A Problem from Tutorial

Recently the following question came up in tutorial as I had a student looking at ordinal arithmetic.  Basically, you want to show that if an ordinal is divisible on the right by 2 and by 3, then it is divisible on the right by 6.   It caught me off guard, because how often are we called on to prove non-immediate facts about ordinal arithmetic?  Here is the solution I finally came up with.

Lemma:  Suppose \(\gamma\) and \(\delta\) are ordinals. Then

\[\gamma+\delta+\gamma =\delta+\gamma+\delta \Longleftrightarrow \gamma=\delta.\]

Proof.    We work on the non-trivial implication, so suppose by way of contradiction that \(\gamma<\delta\) but

(*)   \(\gamma+\delta+\gamma = \delta+\gamma+\delta.\)

Our first observation is

(**)   \(\delta+\gamma<\gamma+\delta.\)

 If not, then \(\gamma+\delta\leq\delta+\gamma\) and using our assumption that \(\gamma<\delta\) we obtain

\[(\gamma+\delta)+\gamma\leq(\delta+\gamma)+\gamma<(\delta+\gamma)+\delta,\]

contradicting (*).    

From (**) we have

\[\gamma+(\delta+\gamma)<\gamma+(\gamma+\delta)\leq \delta+\gamma+\delta\]

contradicting (*) again.   The same argument shows that assuming \(\delta<\gamma\) leads to a contradiction, and so the lemma holds.  \(_\blacksquare\)

Problem: Suppose \(\epsilon\) is divisible on the right by both 2 and 3.  Show \(\epsilon\) is divisible on the right by 6.

Solution. We may assume that \(\epsilon\) is non-zero (or else the conclusion is immediate), so suppose \(\alpha\) and \(\beta\) are non-zero ordinals for which

\[\epsilon = \alpha+\alpha = \beta+\beta+\beta.\] 

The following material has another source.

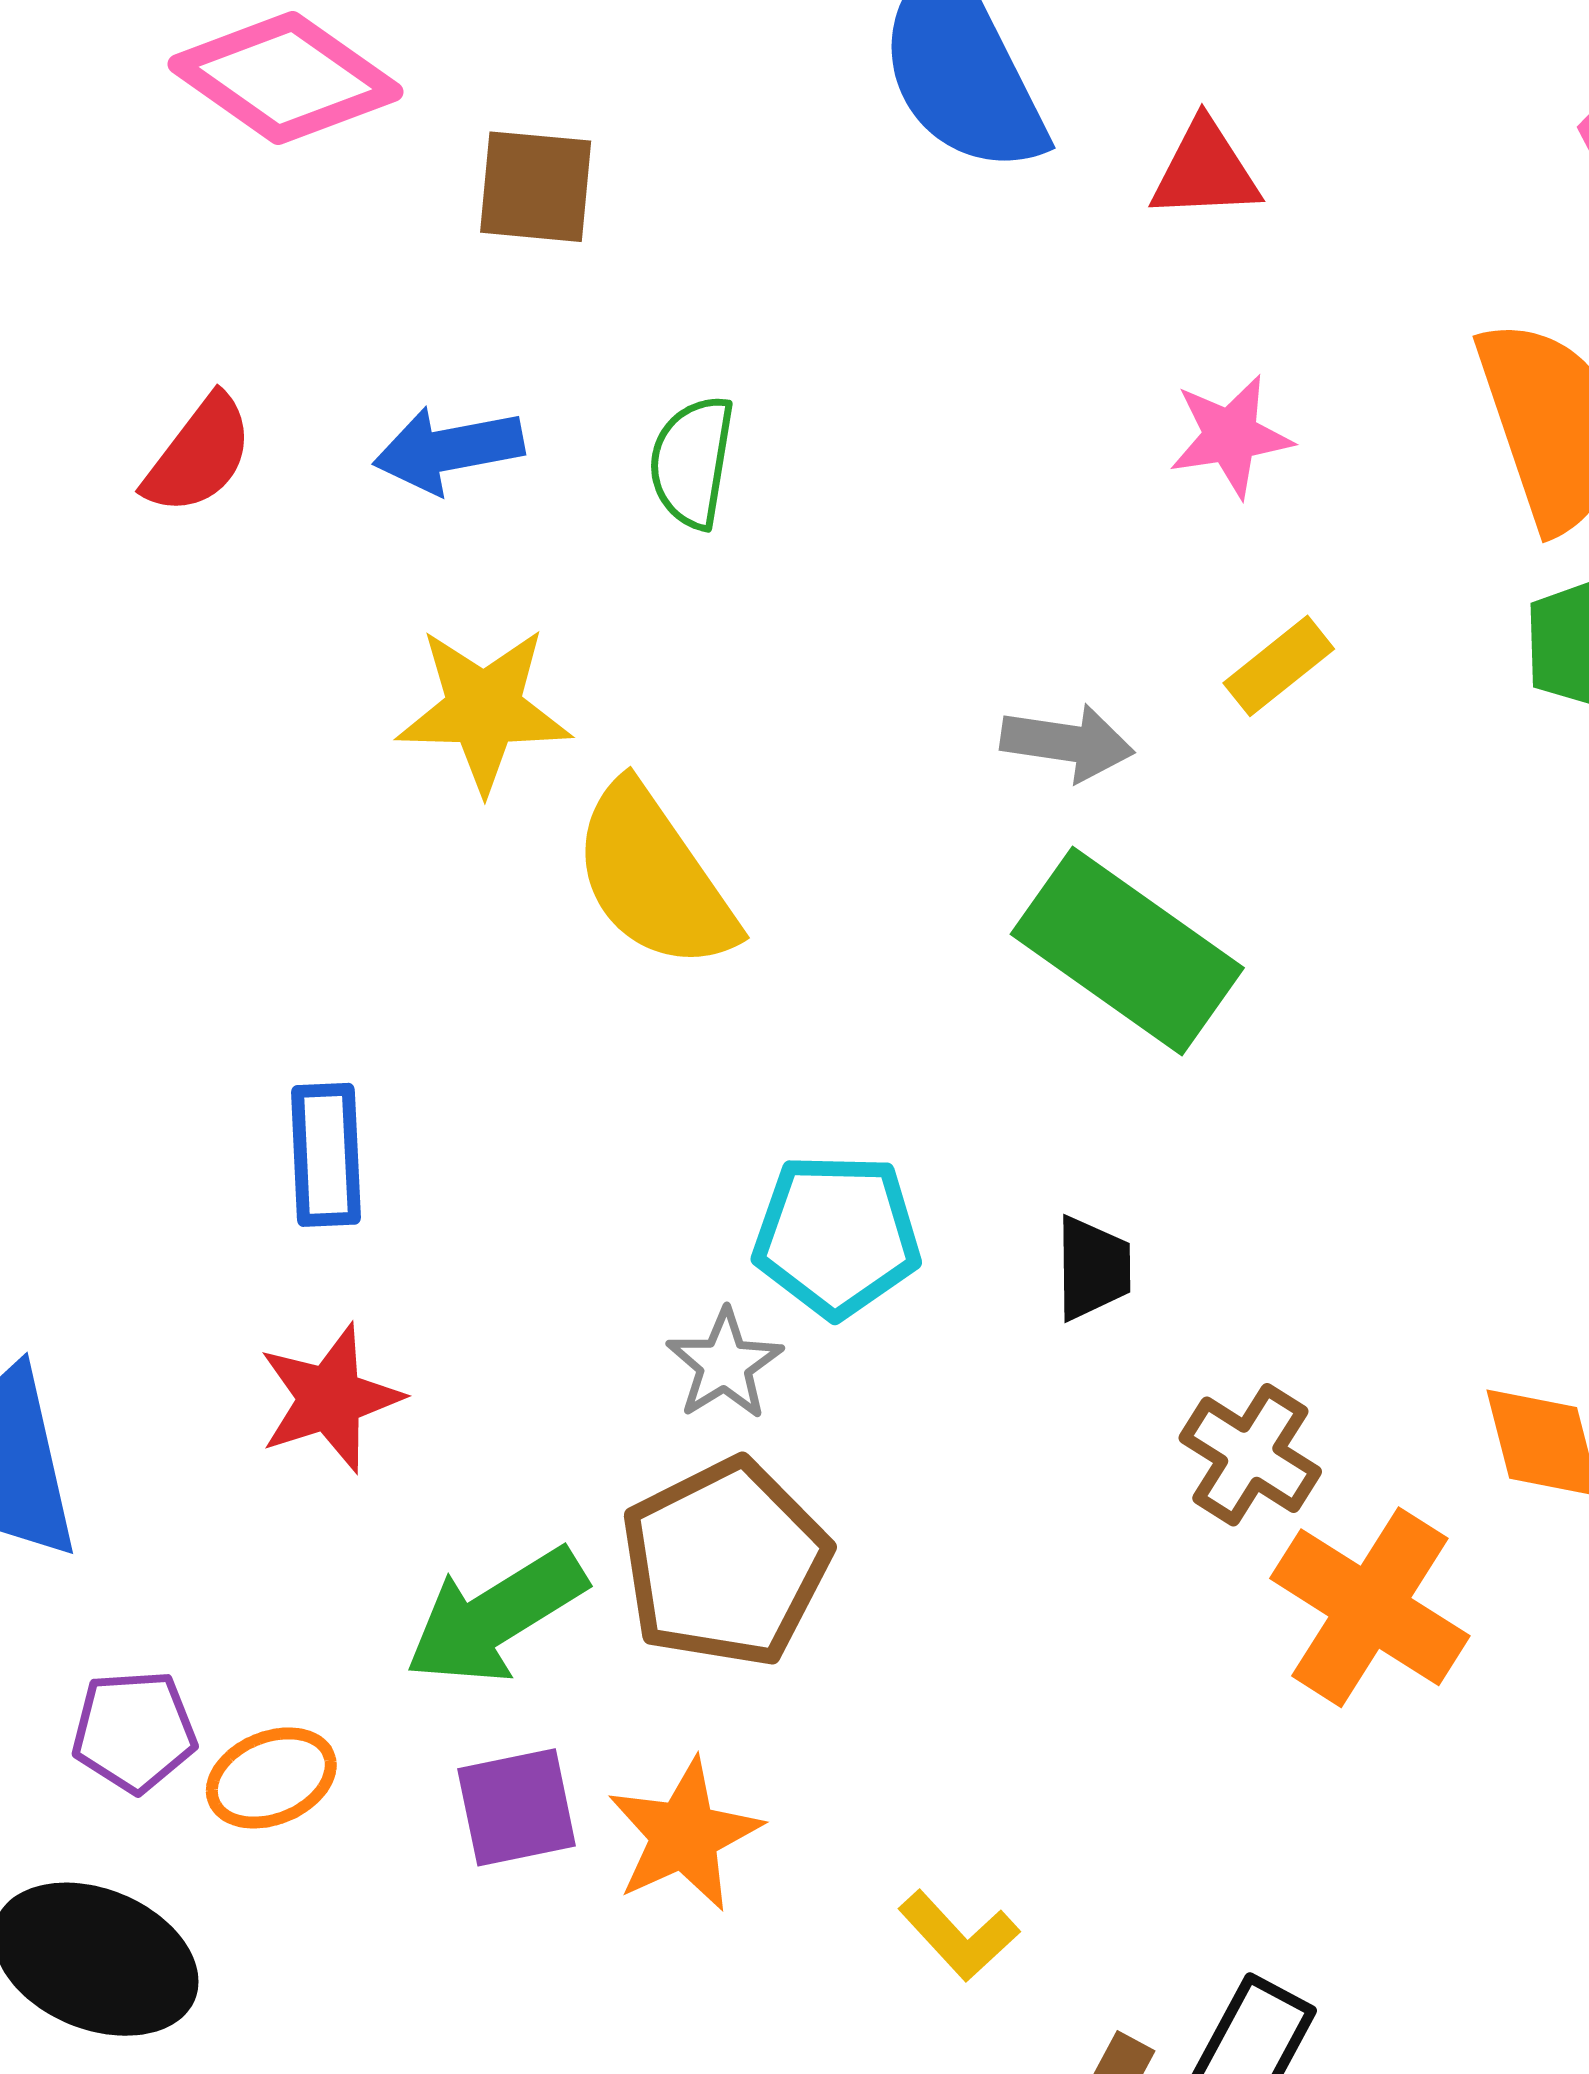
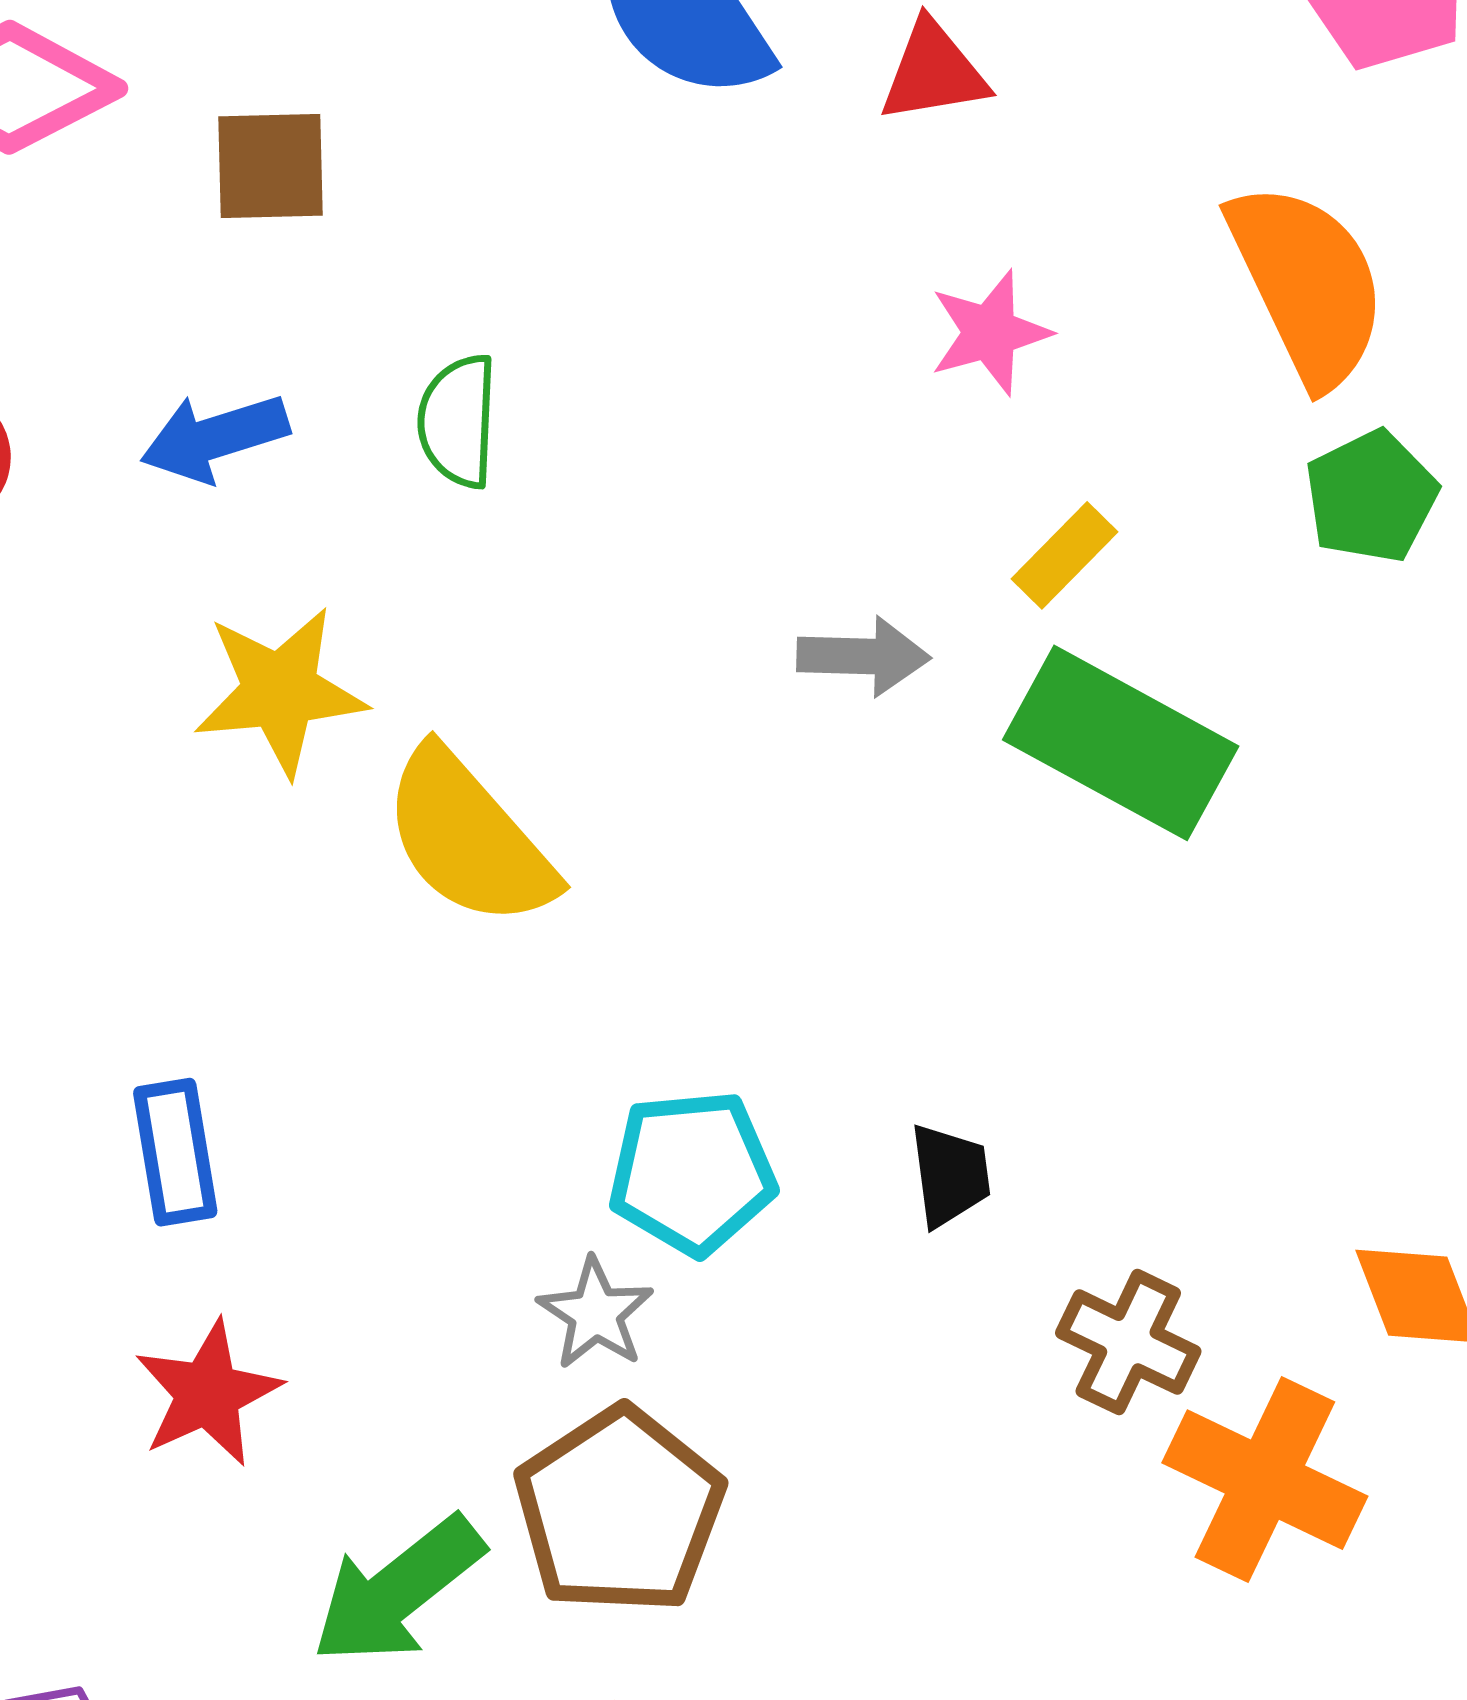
green rectangle: (1127, 951) -> (1121, 743), moved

Clearly \(\beta<\alpha\) and so we can fix a non-zero ordinal \(\gamma\) such that

 \[\alpha=\beta+\gamma.\]

Combining these together, we find

 \[\beta+\gamma+\beta+\gamma = \beta+\beta+\beta\]

and so

(1)  \[\gamma+\beta+\gamma = \beta+\beta.\]

We now claim that  \(\gamma\) is strictly less than \(\beta\).  If not and \(\beta\leq\gamma\) then from our previous work we obtain

\[\gamma+\beta+\gamma\leq\gamma+\beta\]

and therefore

\[\beta+\gamma\leq\beta.\]

But this is absurd because \(\gamma\) is non-zero. Thus \(\gamma<\beta\) as claimed.

Give this, there is a non-zero ordinal \(\delta\) such that

\[\beta=\gamma+\delta.\]

Again, by (1) we have 

\[\gamma+\beta+\gamma=\gamma+\gamma+\delta+\gamma=\gamma+\delta+\gamma+\delta\]

and so

 \(\gamma+\delta+\gamma = \delta + \gamma+\delta.\)

Now we apply our lemma to conclude that \(\gamma=\delta\).  In particular, 

\(\beta = \gamma+\gamma\)

and

\(\alpha = \beta+\gamma = \gamma+\gamma+\gamma\)

Putting all this together, we obtain

\[\epsilon = \alpha + \alpha = \gamma\cdot 6 = \beta+\beta+\beta\]

and so \(\epsilon\) is divisible on the right by 6.